Zitieren wir die ersten zwei Paragraphen:

(§ 1) „Die Sicherstellung von Personen, die als staatlich unzuverlässig angesehen wurden, durch Behörden oder Organe der Republik, auch außerhalb der gesetzlich statthaften Fälle, oder eine Verlängerung ihrer vorläufigen Sicherstellung (Haft) über den gesetzlich zulässigen Zeitraum hinaus wird für gesetzmäßig erklärt. Solche Personen haben wegen dieser Sicherstellung oder einer Verlängerung der vorläufigen Sicherstellung über den gesetzlich zulässigen Zeitraum hinaus keinen Anspruch auf Schadenersatz.“

(§ 2) „Unter einer (vorläufigen) Sicherstellung im Sinne dieses Dekrets und anderer gesetzlicher Bestimmungen ist nicht die Zusammenziehung ausländischer Staatsangehöriger zu verstehen, die von der zuständigen Behörde an bestimmten Orten zum Zwecke ihrer späteren Abschiebung durchgeführt wurde. Eine solche Zusammenziehung darf ohne jegliche Beschränkung durchgeführt werden.“

 Die Familie Fritsch war offiziell nicht als staatlich unzuverlässig in Haft. Durch die Anwesenheit von drei Kindern wäre es auch völlig absurd gewesen. Bleibt als einziger Grund, warum sie wie Sklaven behandelt wurden, daß sie nach dem Beneš-Ausbürgerungsdekret fremde Staatsangehörige waren. Doch rechtlich stimmte auch das nicht. Zu jener Zeit waren sie lediglich ausgebürgerte Staatenlose. Sie hatten keine Lobby. Der Untergang der Familie Fritsch infolge einer fortgesetzten, leidvollen Gefangenhaltung in einer Reihe von tschechischen Konzentrationslagern wurde nicht einmal durch das Beneš-Dekret vom 27. Oktober 1945 juristisch gedeckt.

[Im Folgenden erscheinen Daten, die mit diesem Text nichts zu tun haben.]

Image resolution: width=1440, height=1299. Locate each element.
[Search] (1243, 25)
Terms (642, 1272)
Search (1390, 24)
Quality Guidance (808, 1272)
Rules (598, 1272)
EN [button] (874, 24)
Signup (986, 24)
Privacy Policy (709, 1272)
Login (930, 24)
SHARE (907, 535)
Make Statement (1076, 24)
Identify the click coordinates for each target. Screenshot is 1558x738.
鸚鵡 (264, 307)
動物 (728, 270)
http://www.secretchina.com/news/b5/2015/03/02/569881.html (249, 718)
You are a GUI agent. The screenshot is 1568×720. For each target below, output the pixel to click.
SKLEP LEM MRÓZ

Übrigens waren die mörderischen tschechischen Lager selbst niemals zulässig. Das belegen die Protokolle des Internationalen Roten Kreuzes.

Während sich die Tschechische Republik heute noch weigert, ihre Schuldigen zu bestrafen, müßte sie als CSR-Nachfolgestaat für die Verbrechen der Vorgängerin geradestehen. Die Tschechische Republik sollte Hugo Fritsch für seine fünf ermordeten Familienmitglieder Schmerzensgeld in Höhe von etlichen Euromillionen anbieten und auszahlen.

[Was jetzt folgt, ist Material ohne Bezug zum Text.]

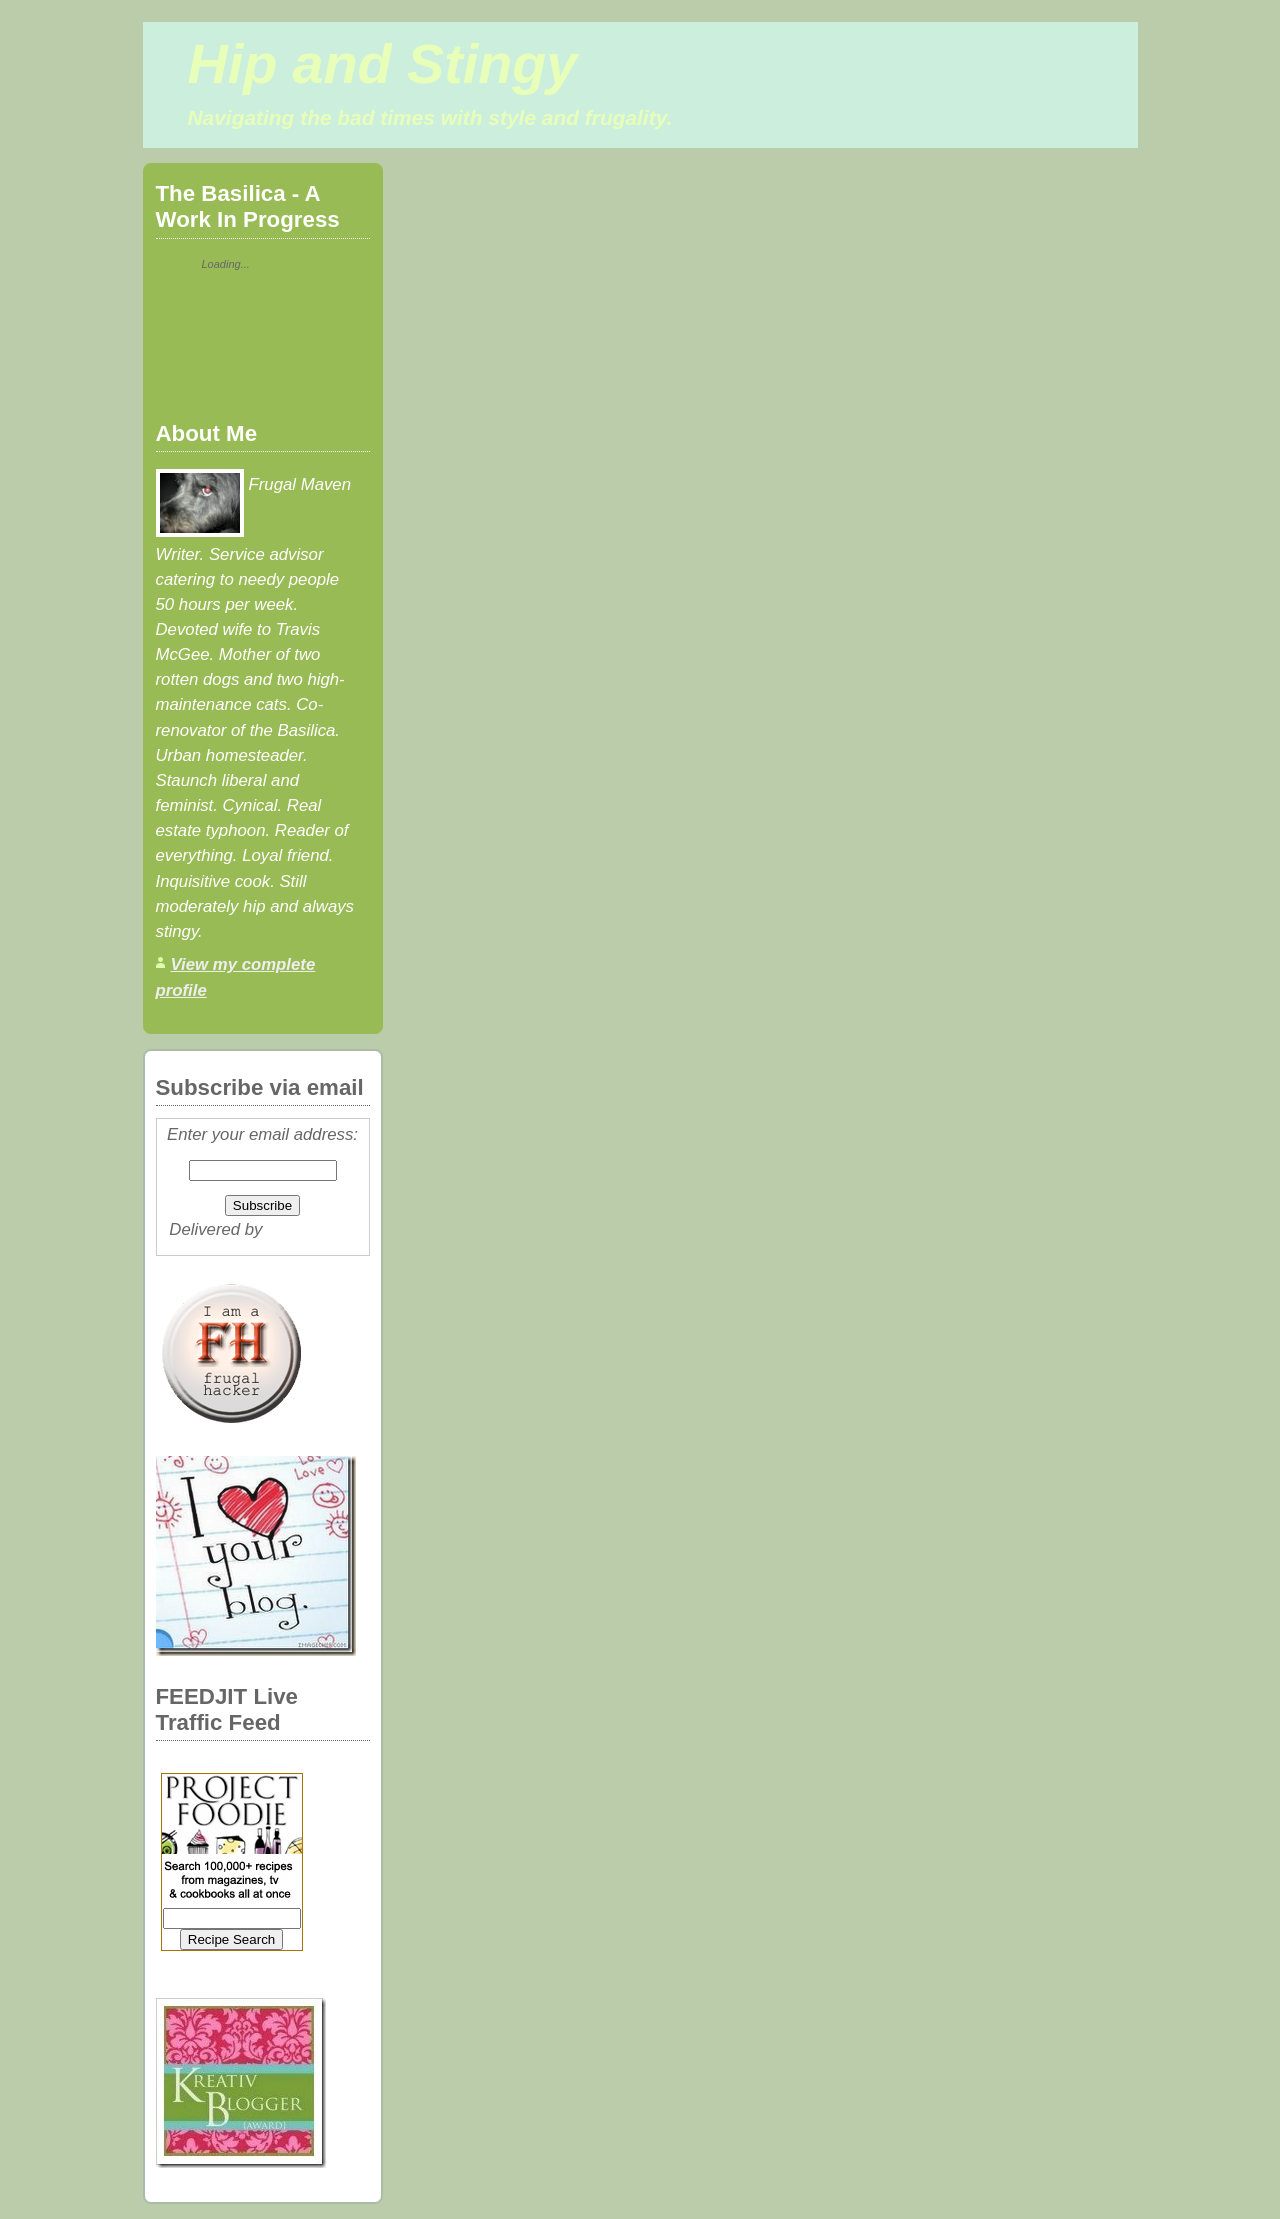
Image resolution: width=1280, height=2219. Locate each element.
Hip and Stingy (383, 64)
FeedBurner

Als gebürtige Tschechin schäme ich mich zutiefst für das Leid, das Menschen in unseren gemeinsamen Ländern durch die Usurpatoren der Nachkriegszeit verursacht wurde. Bis heute wird viel Mühe um Versöhnung durch noch lebende tschechische Täter blockiert. Allerdings halte ich von Versöhnung gar nichts, solange eine Wiedergutmachung nicht angesetzt hat. Simon Wiesenthal und andere haben dies für die Juden durchgesetzt. Für die unzähligen zu Unrecht verfolgten Deutschen Böhmens und Mährens muß Ähnliches gelten.